Teddy Riner, champion olympique à Londres cet été, est de retour devant le public français. Le colosse de 2,04 m et 135 kg devrait éclabousser le Tournoi de Paris, ce week-end au Palais omnisports de Paris-Bercy, de toute sa puissance. Le judoka, âgé seulement de 23 ans et déjà quintuple champion du monde, domine son sport de la tête et des épaules. Une réussite qu’il doit évidemment à son travail acharné à l’entraînement mais aussi en partie à sa collaboration avec Meriem Salmi, psychologue à l’Institut national du sport, de l’expertise et de la performance (Insep).
UN ACCOMPAGNEMENT PSYCHOLOGIQUE RÉGULIER POUR TEDDY RINER
Depuis presque 9 ans, Teddy Riner bénéficie d’un accompagnement psychologique régulier, comme tous les sportifs de l’Insep qui doivent faire au moins un bilan annuel pour les majeurs et deux fois par an pour les mineurs. Ensuite, les athlètes peuvent consulter toute l’année en fonction de leurs besoins ou parfois encouragés par leur environnement sportif au sens large. « Je note une nette évolution dans la reconnaissance de l’apport de la psychologie pour les sportifs, explique Meriem Salmi, à l’Insep depuis quatorze ans. Ce n’est plus une activité liée à une quelconque folie, il y a beaucoup moins de confusion. Elle est mieux acceptée dans le monde des champions où évoquer des fragilités n’était pas vraiment à l’ordre du jour. »
Progressivement, les athlètes de haut niveau ont mieux mesuré l’importance de cet aspect dans l’optimisation de leur performance. Ils ont appréhendé ce que l’aide psychologique pourrait leur apporter pour vivre leur carrière de champion et atteindre leurs objectifs. Car dans l’univers de l’élite sportive, ils connaissent des rythmes très exigeants, avec des entraînements quotidiens, de nombreuses compétitions de plus en plus médiatisées, des déplacements très fréquents dans le monde entier et une nécessité d’être toujours performant.

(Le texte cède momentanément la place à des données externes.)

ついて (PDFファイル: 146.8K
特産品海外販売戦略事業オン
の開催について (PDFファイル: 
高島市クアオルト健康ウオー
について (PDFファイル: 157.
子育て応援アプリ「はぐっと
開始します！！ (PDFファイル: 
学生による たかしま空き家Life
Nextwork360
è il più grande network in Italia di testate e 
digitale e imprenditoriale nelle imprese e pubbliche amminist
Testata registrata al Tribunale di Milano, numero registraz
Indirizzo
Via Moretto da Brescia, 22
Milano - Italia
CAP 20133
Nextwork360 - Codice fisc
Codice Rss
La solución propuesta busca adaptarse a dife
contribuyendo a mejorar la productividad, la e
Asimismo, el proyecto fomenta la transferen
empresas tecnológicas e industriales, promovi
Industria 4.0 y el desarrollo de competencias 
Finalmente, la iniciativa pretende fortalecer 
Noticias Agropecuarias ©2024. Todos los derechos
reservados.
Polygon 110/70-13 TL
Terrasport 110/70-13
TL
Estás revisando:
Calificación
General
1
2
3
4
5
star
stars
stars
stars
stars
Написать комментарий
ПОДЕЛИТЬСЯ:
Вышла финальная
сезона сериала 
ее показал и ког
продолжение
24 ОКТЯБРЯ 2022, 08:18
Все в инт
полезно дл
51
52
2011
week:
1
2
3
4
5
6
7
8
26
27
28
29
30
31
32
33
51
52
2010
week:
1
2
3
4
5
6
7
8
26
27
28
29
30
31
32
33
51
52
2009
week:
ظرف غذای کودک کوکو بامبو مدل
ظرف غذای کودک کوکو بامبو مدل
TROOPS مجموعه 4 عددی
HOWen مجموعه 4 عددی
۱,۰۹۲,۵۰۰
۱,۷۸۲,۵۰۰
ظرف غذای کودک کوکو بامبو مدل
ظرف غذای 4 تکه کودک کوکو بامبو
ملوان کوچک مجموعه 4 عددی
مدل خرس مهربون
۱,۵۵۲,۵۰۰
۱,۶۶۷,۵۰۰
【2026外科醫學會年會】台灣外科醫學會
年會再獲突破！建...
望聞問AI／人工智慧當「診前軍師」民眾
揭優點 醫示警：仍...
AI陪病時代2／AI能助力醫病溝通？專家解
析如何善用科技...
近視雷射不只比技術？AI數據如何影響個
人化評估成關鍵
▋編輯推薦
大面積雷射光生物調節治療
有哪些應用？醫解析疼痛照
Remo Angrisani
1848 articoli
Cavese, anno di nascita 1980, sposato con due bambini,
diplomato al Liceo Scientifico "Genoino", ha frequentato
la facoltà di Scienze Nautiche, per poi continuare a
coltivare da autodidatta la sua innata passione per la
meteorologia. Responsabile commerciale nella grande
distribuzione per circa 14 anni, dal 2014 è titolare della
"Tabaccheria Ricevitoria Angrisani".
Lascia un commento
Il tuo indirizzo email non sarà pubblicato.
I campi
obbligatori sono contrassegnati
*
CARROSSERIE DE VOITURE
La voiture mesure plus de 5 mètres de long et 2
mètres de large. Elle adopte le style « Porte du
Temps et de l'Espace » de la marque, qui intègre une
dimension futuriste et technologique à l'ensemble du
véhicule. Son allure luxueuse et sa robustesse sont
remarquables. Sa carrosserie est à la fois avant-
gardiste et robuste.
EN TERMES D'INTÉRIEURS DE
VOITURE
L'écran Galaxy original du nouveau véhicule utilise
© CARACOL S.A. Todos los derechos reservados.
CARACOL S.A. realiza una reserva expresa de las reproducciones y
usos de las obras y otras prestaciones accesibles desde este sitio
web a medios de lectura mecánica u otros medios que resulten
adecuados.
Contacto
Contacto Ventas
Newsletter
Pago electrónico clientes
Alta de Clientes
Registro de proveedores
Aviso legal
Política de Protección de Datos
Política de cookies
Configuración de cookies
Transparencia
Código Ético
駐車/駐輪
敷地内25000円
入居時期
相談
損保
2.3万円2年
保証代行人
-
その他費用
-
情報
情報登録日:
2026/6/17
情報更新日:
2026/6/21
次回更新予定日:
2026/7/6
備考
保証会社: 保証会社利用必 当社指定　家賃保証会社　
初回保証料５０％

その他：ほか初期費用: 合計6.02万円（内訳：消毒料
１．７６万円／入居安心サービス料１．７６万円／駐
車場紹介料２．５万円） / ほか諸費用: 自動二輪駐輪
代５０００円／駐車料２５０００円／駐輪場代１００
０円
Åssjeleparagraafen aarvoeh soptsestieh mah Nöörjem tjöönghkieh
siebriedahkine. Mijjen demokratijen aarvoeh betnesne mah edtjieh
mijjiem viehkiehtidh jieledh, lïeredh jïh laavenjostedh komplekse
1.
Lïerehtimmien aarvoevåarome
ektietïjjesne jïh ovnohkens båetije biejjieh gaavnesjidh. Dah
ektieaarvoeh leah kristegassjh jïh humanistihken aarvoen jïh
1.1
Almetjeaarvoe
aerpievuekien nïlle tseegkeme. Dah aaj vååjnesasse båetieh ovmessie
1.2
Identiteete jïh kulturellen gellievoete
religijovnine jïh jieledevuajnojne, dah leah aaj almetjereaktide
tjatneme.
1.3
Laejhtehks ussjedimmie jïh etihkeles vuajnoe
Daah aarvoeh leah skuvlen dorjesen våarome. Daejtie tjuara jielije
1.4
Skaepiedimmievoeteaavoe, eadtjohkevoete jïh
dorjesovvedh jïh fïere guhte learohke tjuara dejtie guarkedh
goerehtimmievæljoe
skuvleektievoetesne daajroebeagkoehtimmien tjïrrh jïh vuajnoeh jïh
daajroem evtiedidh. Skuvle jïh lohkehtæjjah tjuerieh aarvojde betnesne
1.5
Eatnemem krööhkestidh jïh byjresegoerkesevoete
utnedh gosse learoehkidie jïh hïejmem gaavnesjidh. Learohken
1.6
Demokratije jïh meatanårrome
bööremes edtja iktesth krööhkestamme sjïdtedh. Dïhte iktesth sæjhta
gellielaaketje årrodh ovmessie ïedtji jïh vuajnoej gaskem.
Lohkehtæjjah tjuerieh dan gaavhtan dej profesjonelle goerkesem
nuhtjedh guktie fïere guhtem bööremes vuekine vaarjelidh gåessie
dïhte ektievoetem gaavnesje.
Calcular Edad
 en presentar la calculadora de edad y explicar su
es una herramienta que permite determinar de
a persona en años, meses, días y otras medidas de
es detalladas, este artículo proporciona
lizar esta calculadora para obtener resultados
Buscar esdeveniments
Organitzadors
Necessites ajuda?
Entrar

Le propre de la psychologie du sport est de permettre à l’athlète d’apprendre à réguler ses émotions et lui permettre d’atteindre un équilibre. Il existe ainsi toute une série de domaines où le sportif peut trouver une aide précieuse dans un accompagnement par un psychologue. « La problématique la plus fréquente est la gestion du stress, notamment avant une grande compétition, explique Julien Bois, enseignant chercheur à l’université de Pau et secrétaire général de la Société française des psychologues du sport. Si le stress est tout à fait nécessaire comme mobilisateur d’énergie, toute la question est de le moduler. Il existe des méthodes de relaxation respiratoire ou d’imagerie mentale pour apprendre à retrouver des sensations en se remémorant des situations où l’athlète a été performant. »
SOUTIEN SALUTAIRE EN CAS D’ÉCHEC
La psychologie peut s’avérer un soutien salutaire en cas de perte de confiance d’un athlète après une série de contre-performance, en cas de perte de motivation ou encore pour gérer la notoriété parfois soudaine. « Il faut aider le sportif à se comprendre, explique Hubert Ripoll, psychologue du sport et auteur d’ouvrage sur la préparation mentale (1). Il convient de savoir à qui on s’adresse, de saisir pourquoi il fait de tels sacrifices pour réussir. On peut ainsi distinguer deux grands moteurs chez les athlètes : la satisfaction de l’ego et le plaisir de s’améliorer. » L’aide psychologique est également privilégié après des échecs, notamment dans des compétitions qui peuvent changer une vie comme les Jeux olympiques.
Ces spécialistes de la psychologie, au contact des athlètes de haut niveau, peuvent ainsi dresser un portrait de ces derniers et tenter de définir ce qui fait qu’ils sont ou deviennent des champions. Hubert Ripoll résume cela en une formule : « la capacité d’endurer pour durer ».
« Les champions sont pourvus d’une intelligence d’exception, ajoute Meriem Salmi. Plusieurs formes d’intelligence s’articulent – émotionnelle, psychomotrice – pour leur permettre notamment l’apprentissage et l’exécution de mouvements extrêmement complexes produisant ainsi une expertise de très haut niveau. Il s’agit de personnes hors norme principalement dans leur capacité d’adaptation aux événements. »
(1) Le Mental des coachs, manager la réussite sportive, Ed. Payot, 2012.